Knoxville Business News Tennessee Mountain Scenery Background
January 12, 2015 | Tom Ballard

Stone Mountain Technologies focused on saving energy costs

Stone Mountain TechnologiesBy Tom Ballard, Director of Innovation and Entrepreneurial Initiatives, Pershing Yoakley & Associates, P.C.

Michael Garrabrant of Stone Mountain Technologies, Inc. (SMTI) says the technology that his company has developed “offers customers significant savings to heat their homes, businesses and water.”

In the case of this Johnson City-based company, the customers are not individual consumers, but the Original Equipment Manufacturers (OEMs) that produce the heat pumps, water heaters and other devices that heat and cool buildings. They will be buying SMTI’s components that enable sorption heat pumps to compete against “standard” direct-fired heating systems.
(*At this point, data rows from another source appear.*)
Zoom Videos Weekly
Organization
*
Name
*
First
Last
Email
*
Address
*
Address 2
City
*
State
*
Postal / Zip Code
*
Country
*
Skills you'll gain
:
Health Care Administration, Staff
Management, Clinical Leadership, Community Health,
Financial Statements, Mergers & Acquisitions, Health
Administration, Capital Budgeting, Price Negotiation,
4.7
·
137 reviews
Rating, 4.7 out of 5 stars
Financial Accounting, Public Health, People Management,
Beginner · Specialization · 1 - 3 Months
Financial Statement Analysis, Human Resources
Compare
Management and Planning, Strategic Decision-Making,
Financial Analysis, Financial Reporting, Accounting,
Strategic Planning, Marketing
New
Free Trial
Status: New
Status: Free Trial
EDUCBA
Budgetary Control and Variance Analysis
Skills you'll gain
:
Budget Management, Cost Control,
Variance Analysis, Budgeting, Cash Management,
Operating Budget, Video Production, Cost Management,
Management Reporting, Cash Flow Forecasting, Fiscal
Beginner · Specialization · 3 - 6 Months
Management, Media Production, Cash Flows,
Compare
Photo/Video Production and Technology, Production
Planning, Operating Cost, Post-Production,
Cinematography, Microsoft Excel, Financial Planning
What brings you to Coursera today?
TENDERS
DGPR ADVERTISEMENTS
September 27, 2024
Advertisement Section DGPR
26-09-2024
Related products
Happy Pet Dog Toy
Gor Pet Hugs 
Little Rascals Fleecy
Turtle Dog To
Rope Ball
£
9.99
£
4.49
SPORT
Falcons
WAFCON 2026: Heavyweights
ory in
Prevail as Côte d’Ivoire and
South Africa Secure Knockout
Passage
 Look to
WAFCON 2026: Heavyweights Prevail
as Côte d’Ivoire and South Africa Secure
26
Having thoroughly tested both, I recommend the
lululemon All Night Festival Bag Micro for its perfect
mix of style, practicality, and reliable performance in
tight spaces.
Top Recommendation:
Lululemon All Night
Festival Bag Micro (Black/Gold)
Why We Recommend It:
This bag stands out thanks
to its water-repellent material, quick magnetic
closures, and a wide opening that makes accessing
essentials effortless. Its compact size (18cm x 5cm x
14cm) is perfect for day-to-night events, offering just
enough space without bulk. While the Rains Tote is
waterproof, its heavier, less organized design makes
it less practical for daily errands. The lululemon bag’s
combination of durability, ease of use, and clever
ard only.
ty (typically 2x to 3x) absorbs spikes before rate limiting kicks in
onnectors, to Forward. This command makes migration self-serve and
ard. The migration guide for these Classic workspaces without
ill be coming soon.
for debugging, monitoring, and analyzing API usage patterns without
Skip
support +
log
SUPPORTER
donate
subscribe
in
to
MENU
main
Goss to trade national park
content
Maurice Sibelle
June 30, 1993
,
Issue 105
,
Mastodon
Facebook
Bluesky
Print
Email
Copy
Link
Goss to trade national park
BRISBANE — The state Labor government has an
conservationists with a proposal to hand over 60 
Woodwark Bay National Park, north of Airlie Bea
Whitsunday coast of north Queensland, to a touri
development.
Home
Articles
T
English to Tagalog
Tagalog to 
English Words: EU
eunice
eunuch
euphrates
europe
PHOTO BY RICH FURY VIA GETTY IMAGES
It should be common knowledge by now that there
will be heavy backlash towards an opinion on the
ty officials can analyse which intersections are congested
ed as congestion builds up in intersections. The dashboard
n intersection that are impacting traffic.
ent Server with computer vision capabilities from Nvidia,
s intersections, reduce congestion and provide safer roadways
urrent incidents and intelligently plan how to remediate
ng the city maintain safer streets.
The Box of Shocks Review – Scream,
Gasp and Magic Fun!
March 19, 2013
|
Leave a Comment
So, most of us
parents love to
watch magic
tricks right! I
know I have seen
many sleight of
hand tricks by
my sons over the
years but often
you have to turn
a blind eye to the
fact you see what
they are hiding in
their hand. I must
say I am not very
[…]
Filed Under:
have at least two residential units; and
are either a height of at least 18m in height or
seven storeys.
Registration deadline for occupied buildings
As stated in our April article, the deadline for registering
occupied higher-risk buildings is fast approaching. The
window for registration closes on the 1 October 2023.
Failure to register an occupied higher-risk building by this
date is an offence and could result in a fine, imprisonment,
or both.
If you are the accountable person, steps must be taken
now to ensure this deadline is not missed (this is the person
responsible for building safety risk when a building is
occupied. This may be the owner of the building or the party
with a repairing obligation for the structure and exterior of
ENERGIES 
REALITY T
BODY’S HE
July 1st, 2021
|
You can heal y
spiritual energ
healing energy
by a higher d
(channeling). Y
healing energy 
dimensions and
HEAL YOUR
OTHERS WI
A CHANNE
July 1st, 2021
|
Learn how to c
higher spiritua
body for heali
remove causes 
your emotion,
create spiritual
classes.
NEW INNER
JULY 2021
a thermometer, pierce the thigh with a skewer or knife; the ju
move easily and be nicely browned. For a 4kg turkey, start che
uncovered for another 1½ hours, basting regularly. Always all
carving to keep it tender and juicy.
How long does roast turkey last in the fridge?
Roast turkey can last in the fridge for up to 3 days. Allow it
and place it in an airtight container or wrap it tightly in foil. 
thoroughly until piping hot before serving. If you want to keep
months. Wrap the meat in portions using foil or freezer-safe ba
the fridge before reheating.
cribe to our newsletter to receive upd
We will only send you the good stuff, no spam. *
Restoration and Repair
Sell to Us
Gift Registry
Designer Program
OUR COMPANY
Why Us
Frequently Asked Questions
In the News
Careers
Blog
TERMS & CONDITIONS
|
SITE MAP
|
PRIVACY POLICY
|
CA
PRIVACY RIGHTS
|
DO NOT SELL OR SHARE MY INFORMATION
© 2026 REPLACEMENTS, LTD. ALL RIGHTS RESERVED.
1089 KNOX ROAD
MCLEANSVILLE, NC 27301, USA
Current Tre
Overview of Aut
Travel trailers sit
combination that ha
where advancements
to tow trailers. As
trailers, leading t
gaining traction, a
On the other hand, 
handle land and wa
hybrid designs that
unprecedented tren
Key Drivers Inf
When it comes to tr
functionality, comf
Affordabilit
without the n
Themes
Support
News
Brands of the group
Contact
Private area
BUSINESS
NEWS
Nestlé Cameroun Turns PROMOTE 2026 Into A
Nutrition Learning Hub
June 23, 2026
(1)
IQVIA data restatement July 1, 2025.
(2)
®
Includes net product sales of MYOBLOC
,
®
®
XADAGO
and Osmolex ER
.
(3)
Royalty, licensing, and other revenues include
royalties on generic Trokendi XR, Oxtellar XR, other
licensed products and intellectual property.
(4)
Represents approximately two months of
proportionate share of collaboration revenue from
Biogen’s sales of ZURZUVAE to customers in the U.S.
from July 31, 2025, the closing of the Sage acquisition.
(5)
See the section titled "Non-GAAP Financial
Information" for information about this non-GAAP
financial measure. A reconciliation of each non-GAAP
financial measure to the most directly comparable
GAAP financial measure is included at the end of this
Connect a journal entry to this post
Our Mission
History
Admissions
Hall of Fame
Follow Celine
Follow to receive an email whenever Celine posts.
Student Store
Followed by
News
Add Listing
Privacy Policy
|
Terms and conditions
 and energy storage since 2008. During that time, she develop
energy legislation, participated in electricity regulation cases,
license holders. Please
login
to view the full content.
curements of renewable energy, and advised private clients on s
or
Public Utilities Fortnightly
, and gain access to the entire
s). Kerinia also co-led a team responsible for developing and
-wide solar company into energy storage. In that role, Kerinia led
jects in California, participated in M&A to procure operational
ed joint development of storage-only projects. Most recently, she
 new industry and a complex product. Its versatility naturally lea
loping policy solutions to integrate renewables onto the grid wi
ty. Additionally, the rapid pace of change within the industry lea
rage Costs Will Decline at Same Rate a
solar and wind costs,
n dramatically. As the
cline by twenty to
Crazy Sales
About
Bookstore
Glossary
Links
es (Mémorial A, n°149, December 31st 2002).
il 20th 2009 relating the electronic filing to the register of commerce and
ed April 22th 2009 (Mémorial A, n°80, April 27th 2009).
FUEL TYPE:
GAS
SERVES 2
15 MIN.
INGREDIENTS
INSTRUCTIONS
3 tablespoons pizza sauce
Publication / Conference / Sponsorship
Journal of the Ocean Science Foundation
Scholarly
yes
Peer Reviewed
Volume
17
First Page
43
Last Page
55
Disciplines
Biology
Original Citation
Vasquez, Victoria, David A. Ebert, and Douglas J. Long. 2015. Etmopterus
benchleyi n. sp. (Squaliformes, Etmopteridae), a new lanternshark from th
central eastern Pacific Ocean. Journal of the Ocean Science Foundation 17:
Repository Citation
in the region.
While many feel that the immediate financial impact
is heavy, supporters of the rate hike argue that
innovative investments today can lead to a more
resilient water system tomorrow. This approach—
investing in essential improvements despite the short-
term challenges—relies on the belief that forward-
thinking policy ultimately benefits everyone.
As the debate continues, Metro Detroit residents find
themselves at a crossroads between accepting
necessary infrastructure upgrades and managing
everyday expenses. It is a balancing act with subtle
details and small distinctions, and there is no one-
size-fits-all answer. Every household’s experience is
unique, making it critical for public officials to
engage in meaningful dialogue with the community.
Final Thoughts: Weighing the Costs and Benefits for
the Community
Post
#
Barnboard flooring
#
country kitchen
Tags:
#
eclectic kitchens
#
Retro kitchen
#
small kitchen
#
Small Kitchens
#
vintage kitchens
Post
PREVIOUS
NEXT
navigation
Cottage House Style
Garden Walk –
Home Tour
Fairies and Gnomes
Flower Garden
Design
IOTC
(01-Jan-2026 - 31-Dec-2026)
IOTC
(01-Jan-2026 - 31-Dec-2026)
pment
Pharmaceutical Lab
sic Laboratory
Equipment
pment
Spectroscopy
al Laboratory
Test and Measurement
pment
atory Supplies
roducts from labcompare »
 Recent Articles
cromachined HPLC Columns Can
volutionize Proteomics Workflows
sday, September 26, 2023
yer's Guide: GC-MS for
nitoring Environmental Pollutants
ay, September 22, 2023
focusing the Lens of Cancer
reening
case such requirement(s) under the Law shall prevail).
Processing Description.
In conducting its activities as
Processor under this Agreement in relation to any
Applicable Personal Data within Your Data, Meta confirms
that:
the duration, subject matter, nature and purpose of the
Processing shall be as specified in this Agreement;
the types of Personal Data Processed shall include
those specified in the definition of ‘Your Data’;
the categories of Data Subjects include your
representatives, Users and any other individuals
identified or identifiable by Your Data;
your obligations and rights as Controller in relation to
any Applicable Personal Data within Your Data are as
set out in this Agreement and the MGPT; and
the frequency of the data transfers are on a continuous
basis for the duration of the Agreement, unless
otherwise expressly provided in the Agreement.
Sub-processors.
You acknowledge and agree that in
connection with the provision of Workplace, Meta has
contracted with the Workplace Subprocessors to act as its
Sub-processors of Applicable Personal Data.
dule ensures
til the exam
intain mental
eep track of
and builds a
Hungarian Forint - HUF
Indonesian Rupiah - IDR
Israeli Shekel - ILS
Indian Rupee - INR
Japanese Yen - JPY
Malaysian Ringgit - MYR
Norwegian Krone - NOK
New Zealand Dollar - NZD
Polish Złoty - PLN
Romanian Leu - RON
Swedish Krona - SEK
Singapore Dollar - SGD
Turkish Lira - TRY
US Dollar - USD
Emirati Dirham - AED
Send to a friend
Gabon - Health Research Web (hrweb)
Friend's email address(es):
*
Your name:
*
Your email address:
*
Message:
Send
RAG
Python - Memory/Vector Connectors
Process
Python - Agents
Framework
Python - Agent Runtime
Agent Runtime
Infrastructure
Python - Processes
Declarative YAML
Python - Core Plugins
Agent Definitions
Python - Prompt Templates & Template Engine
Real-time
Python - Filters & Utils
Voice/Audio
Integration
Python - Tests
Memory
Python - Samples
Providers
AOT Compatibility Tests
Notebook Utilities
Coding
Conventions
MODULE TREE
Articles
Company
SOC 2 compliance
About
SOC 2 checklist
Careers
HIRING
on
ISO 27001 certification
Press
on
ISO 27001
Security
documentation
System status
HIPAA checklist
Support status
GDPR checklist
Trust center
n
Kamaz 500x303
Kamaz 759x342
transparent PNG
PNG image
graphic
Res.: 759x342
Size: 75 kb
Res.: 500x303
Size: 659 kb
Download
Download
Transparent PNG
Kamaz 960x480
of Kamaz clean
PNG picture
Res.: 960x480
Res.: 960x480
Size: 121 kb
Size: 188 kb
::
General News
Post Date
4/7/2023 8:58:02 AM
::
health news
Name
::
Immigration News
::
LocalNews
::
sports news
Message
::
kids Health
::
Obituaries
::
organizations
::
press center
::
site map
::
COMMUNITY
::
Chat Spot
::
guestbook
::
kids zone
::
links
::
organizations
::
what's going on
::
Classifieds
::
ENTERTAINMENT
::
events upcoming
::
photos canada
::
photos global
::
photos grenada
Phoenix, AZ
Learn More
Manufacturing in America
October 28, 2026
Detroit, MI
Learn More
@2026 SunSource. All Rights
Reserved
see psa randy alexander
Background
“Our technology could be in their products within 24 months,” Garrabrant says. “The timing is in their hands.”

In fact, there are two units currently undergoing field testing in NE Tennessee, and five more pending installation in the States of Washington, Oregon, Idaho and California.

Garrabrant is a graduate of The Ohio State University with B.S. and M.S. degrees in Mechanical Engineering. He was recruited to the region in 2003 to become Vice President of Product Engineering for American Water Heater Company and transitioned to A.O. Smith Water Products Company when it acquired American Water Heater in 2006.

In 2008, he turned entrepreneur, founding SMTI on the belief that existing technologies for heating buildings, homes and water had about reached their maximum efficiency, so new approaches were required.

Garrabrant cites the fact that non-condensing models of furnaces, boilers and water heaters are at 83 percent efficiency while condensing models are at 96 percent. By comparison, gas heat pumps are realizing efficiencies of as much as 160 percent.

SMTI has benefitted from numerous U.S. Department of Energy, U.S. Army, and gas utility grants – more than $4 million, he says – to develop and refine its technologies. Today, Garrabrant notes that his gas heat pumps not only allow operation at great efficiencies for heating cycles, but can also use waste heat or solar energy to power a cooling cycle.

“Our main patent has been filed,” Garrabrant says, adding, “Others are planned for filing soon.”

He says the company has been able to maintain a “cash flow positive position” during development. While he has not pursued venture capital, SMTI will need private investment in the near future to finish development and initiate manufacturing.

With the less plentiful access to investment capital, we asked Garrabrant about the reasons for starting SMTI in Johnson City.

“My wife and I absolutely fell in love with the region,” he says about his arrival more than a decade ago. “Thankfully we live in an age of communication. Theoretically I could have started this company on a remote island.”

Garrabrant is also a realist about the market segment he has picked, an industry that he says is characterized by its propensity for incremental change.

“Externalities trigger major redesigns,” he says of the heat pump and water heater market. In the case of SMTI, Garrabrant believes economics and a commitment to more sustainable and efficient products will drive adoption of his technology sooner rather than later.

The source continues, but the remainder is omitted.